Wednesday, July 12, 2017
WMB - Gannochy Seminar Room 3 (University of Glasgow)
This paper provides a critical mapping of the different actors (international and intergovernmental agencies, as well as and international and local NGOs) involved in the humanitarianized migration and border management in Tunisia, Libya and Egypt. Until 2011 the issue of migration across the Mediterranean was under strict control of state authorities in these countries. The main intergovernmental and international actors in the field, such as UNHCR, IOM and Red Crescent, had only limited roles and autonomy. Local NGOs were almost absent, and some of the few existing ones were but the longa manus of the regime. Based on fieldwork in Tunisia and Egypt, the research presented in this paper asks whether and in how far the fall of Ben Ali, Gadhafi and Mubarak has changed this picture and allowed for a multiplication and differentiation of non-state actors involved in migration management in the relevant countries, and, if so, what effects this change produced.
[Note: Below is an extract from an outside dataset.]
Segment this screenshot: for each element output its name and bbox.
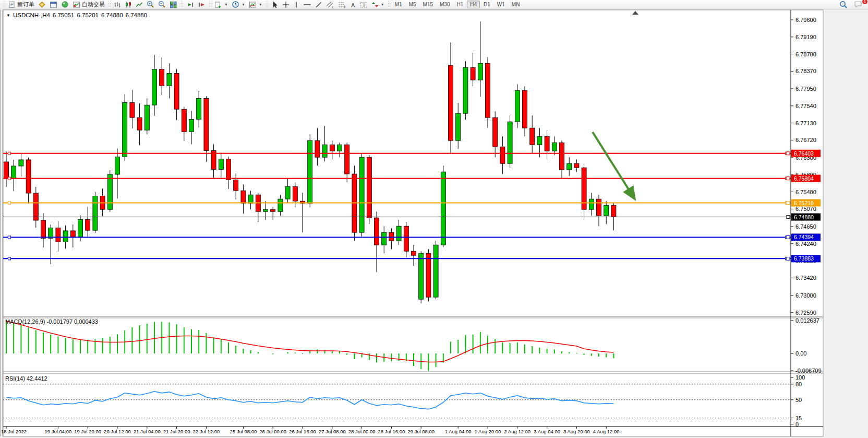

The paper analyses the different humanitarian activities carried out by the different actors, as well as the different funding sources, with the aim to assess whether and in how far such activities are aimed at preventing migrants from reaching Europe or at selectively including them into the European polity; what the impact of such activities is in terms of delocalization and depoliticization of the EU border; in how far these actors are just supporting states in their delocalized migration and border policies and in how far they are putting forward alternative (political) agendas instead.